Problem to work on
Take the line with "country NEW" and every line after it in the data. Transcribe them exactly, through the last.

Records provided
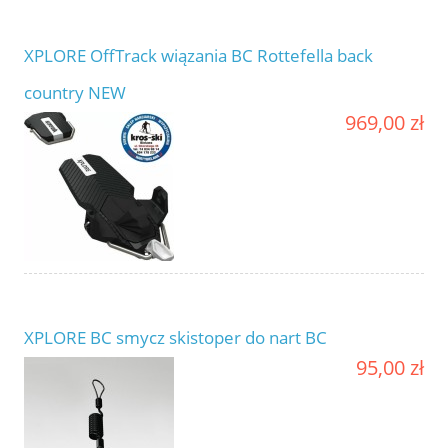
XPLORE OffTrack wiązania BC Rottefella back
country NEW
969,00 zł
XPLORE BC smycz skistoper do nart BC
95,00 zł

Task solution
country NEW
969,00 zł
XPLORE BC smycz skistoper do nart BC
95,00 zł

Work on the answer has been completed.